» **Material supplied**

Segment Open

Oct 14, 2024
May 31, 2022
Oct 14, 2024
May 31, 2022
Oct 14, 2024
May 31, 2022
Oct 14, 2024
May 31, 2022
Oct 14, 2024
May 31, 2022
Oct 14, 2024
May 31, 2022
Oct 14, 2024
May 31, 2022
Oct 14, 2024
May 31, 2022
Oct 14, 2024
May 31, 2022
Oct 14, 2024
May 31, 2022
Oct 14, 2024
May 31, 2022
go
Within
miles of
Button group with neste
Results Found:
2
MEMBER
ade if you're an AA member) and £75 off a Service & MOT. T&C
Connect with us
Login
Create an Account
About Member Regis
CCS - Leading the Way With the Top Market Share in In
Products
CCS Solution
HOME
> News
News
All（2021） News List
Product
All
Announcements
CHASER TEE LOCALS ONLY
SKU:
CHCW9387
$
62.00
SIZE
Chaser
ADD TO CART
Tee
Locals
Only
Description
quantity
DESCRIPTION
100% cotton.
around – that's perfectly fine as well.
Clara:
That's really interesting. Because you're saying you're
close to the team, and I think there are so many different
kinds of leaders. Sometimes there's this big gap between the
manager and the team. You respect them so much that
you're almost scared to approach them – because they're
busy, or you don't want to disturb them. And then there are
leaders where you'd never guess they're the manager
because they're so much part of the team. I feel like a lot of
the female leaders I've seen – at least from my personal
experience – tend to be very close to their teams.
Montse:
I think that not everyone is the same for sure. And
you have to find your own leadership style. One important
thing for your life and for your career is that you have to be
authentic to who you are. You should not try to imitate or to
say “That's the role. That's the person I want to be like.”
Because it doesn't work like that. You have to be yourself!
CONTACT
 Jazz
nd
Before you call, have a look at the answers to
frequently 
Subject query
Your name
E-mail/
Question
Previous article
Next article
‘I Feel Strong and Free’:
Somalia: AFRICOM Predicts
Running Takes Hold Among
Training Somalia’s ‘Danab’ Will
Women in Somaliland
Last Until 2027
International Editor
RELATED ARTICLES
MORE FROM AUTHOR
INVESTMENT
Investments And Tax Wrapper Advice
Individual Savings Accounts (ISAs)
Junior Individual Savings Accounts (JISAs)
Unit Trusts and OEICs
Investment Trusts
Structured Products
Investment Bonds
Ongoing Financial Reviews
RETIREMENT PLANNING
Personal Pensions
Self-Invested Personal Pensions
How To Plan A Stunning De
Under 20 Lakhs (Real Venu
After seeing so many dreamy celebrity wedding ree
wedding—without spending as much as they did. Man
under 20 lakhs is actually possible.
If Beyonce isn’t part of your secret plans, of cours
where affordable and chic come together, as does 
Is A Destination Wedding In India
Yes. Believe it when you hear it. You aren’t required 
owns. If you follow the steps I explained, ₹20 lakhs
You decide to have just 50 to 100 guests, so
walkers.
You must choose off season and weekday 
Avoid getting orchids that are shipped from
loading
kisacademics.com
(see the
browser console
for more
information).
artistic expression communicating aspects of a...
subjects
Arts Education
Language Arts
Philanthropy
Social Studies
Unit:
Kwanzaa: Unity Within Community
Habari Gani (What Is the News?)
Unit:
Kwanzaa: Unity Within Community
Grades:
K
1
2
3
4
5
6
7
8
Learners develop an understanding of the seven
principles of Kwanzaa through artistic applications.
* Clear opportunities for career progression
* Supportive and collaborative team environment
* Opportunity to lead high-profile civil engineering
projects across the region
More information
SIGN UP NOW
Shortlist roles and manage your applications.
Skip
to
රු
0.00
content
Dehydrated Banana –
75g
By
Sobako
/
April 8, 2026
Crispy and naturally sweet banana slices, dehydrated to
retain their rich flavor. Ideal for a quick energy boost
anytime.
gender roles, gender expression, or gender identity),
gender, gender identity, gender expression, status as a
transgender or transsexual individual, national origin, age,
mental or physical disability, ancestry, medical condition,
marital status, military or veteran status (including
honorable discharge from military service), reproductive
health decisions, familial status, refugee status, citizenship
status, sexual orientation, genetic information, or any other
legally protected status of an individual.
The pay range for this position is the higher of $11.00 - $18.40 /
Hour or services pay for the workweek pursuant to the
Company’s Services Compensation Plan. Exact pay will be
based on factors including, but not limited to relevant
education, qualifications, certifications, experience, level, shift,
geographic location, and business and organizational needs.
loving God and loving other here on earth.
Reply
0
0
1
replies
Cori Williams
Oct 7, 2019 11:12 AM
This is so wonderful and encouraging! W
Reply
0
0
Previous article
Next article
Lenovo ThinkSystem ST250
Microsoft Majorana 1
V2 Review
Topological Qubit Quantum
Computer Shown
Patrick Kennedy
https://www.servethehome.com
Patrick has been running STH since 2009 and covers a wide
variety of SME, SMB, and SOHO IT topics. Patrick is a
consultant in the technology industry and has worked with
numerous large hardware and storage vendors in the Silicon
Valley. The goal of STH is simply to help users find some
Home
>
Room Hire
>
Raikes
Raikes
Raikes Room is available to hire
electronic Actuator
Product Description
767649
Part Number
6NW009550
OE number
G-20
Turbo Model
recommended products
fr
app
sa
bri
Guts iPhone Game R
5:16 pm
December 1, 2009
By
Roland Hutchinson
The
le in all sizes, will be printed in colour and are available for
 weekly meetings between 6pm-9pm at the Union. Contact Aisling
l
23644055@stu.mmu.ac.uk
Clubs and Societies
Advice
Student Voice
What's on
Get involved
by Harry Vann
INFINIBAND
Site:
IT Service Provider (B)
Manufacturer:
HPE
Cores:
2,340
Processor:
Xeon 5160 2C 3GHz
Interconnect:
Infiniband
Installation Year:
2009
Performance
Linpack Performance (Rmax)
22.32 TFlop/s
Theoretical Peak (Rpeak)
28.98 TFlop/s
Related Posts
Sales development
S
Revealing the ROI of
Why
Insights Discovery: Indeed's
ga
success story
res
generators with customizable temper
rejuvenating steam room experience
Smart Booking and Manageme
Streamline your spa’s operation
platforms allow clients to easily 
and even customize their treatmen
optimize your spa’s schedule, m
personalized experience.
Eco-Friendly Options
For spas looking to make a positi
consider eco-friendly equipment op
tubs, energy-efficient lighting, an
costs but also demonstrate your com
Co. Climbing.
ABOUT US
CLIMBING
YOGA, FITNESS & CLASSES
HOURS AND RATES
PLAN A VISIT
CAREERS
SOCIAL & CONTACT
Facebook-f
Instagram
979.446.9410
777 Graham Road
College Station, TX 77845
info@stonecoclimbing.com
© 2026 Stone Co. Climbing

Segment Closed

» **What needs to be done**
Reproduce the records above line by line, without any change, up to and including the line that holds "All（2021） News List".

» **Response to the exercise**
Oct 14, 2024
May 31, 2022
Oct 14, 2024
May 31, 2022
Oct 14, 2024
May 31, 2022
Oct 14, 2024
May 31, 2022
Oct 14, 2024
May 31, 2022
Oct 14, 2024
May 31, 2022
Oct 14, 2024
May 31, 2022
Oct 14, 2024
May 31, 2022
Oct 14, 2024
May 31, 2022
Oct 14, 2024
May 31, 2022
Oct 14, 2024
May 31, 2022
go
Within
miles of
Button group with neste
Results Found:
2
MEMBER
ade if you're an AA member) and £75 off a Service & MOT. T&C
Connect with us
Login
Create an Account
About Member Regis
CCS - Leading the Way With the Top Market Share in In
Products
CCS Solution
HOME
> News
News
All（2021） News List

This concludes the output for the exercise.